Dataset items
####################

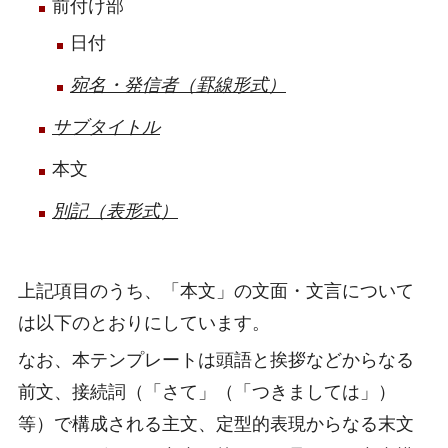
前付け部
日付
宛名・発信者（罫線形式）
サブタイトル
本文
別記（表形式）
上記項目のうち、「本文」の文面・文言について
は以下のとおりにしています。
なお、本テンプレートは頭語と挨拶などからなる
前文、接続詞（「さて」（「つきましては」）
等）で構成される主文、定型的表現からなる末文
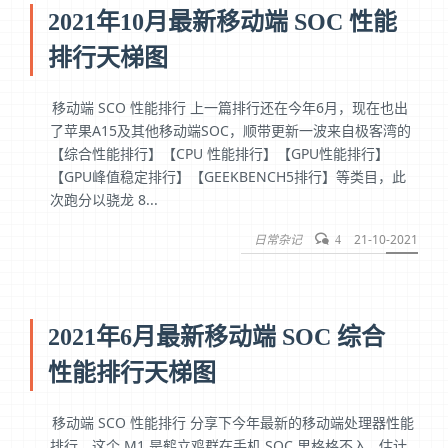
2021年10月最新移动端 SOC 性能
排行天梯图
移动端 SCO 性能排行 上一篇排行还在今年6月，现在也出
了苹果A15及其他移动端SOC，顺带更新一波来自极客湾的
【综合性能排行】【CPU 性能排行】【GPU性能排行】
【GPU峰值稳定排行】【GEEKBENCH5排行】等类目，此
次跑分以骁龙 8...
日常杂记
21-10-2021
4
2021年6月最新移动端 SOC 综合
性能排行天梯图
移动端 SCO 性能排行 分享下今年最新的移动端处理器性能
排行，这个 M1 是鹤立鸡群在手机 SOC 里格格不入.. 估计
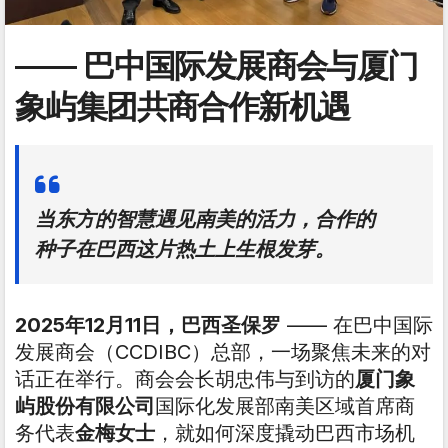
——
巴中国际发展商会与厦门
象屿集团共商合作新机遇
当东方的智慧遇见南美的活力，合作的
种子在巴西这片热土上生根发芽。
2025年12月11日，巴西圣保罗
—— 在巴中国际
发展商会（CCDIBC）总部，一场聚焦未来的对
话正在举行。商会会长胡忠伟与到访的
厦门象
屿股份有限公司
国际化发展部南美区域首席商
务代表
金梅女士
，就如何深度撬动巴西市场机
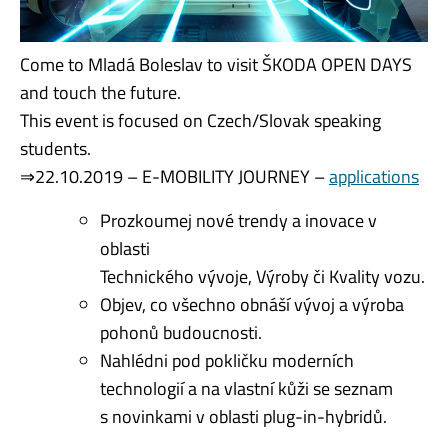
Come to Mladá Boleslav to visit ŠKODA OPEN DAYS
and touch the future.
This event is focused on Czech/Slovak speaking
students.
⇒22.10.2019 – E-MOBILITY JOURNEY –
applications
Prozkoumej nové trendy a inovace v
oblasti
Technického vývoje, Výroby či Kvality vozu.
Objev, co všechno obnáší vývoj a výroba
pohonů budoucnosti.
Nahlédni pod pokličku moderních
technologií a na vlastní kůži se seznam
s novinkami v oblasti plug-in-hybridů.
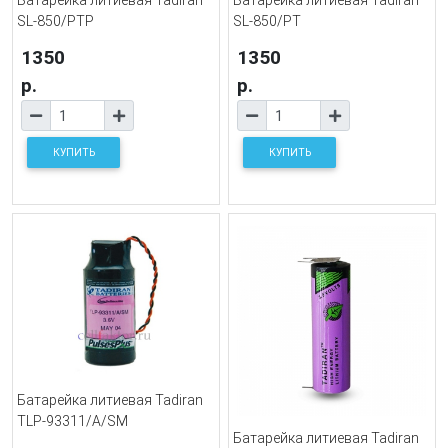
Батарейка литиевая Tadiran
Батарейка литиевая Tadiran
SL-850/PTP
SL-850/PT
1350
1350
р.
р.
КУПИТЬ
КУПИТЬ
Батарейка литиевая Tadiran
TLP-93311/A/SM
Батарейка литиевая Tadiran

####################

Work to be completed: A single number is the whole answer: the tally of lines in the entries that hold "oblasti".

Answer for the task: 2